Kajian CH pada umumnya hanya fokus problem (a) yaitu 2^N = N1 bila CH benar; atau bukan N1 bila CH salah yaitu bisa N2 atau lebih tinggi lagi. Problem (b) atau (c) sering dianggap ikut selesai bila problem (a) ditangani dengan baik. Asumsi seperti ini perlu dikaji ulang dan justru menghasilkan lebih banyak gagasan baru.

Godel berhasil menunjukkan bahwa CH (continuum hypothesis) benar pada era 1930an sampai 1940an. Yaitu CH tidak tak-konsisten dengan ZFC; atau CH konsisten dengan ZFC; atau CH benar dalam ZFC. Di mana ZFC adalah sistem formal aksiomatik yang diterima luas untuk matematika. Dalam bahasa sehari-hari: CH adalah benar berdasar matematika.

Godel menunjukkan CH benar dengan cara membangun model L secara bertahap dari paling kecil sampai paling besar. Pengembangan L dilakukan secara hati-hati hanya menambahkan elemen yang dibutuhkan; tidak menambahkan sesuatu sembarangan terutama bila tidak dibutuhkan. Cara bertahap ini membuktikan 2^N tepat sama dengan N1. Tetapi Godel tidak membahas kardinalitas real |R| yaitu problem (b) secara memadai; demikian juga dengan makna N atau pun R secara ontologis.

Cohen menunjukkan kebalikan Godel pada tahun 1960-an dengan teknik forcing. Cohen menunjukkan bahwa negasi CH tidak tak-konsisten dengan ZFC; atau negasi CH konsisten dengan ZFC; atau CH salah secara matematika. Atau 2^N tidak = N1; tetapi bisa N2 atau lebih tinggi lagi.

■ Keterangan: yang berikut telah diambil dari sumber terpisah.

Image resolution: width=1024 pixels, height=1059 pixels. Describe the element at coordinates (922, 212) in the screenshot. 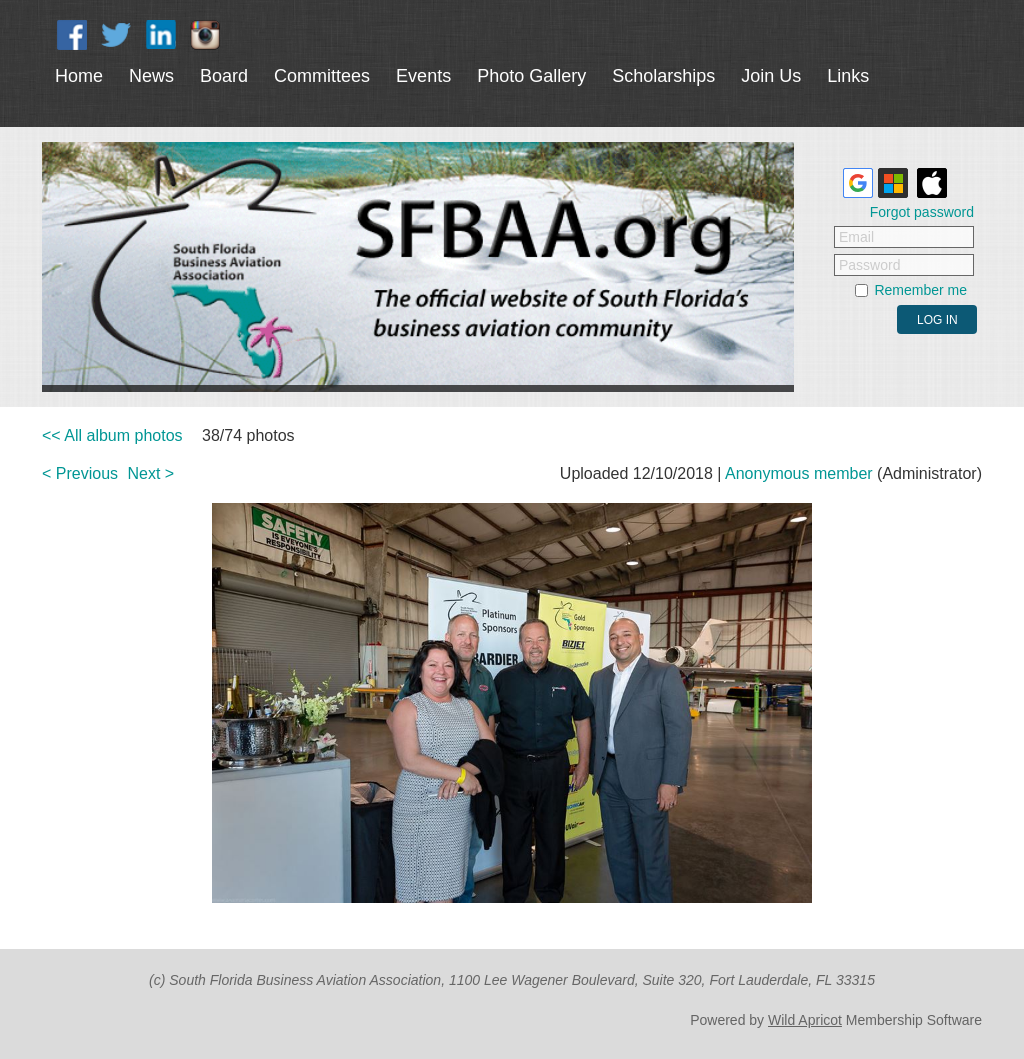 I see `Forgot password` at that location.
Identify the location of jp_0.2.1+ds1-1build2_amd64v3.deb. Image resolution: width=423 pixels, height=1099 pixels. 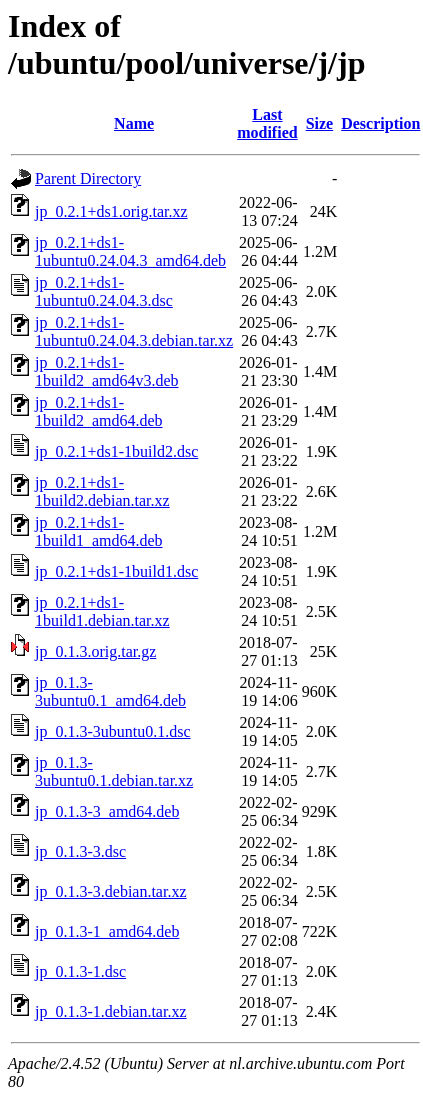 (107, 371).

Cohen sengaja membangun model ekstensi M[G] yang berbeda cara dengan Godel membangun L. Cohen membangun M[G] dengan menambahkan real baru, dikenal sebagai real Cohen c, kepada model awal menggunakan forcing. Akibatnya, di bawah 2^N sudah terdapat sedikit banyak bilangan tak-hingga. Jadinya ia tidak lagi tak-hingga pertama N1 tetapi bisa saja sudah N2 atau lebih tinggi lagi.

Rangkaian Cantor-Godel-Cohen di atas memastikan bahwa CH adalah independen terhadap ZFC (matematika pada umumnya). Kita bisa mengembangkan matematika yang CH benar sesuai Godel dan harapan Cantor; tetapi kita juga bisa mengembangkan matematika yang CH salah sesuai Cohen. Mengapa bisa seperti itu?

2. Teorema Easton

Easton melanjutkan kekuatan forcing Cohen lebih dari sekadar dekat N1. Dengan teorema Easton kita bisa membuka posibilitas mengarahkan 2^N menghasilkan N2, N17, N100 atau lainnya. Sehingga hasil N1 adalah kasus khusus dari lebih banyak alternatif lainnya. Teorema ini lebih meyakinkan bahwa CH memang independen terhadap matematika ZFC. Mengapa bisa independen seperti itu?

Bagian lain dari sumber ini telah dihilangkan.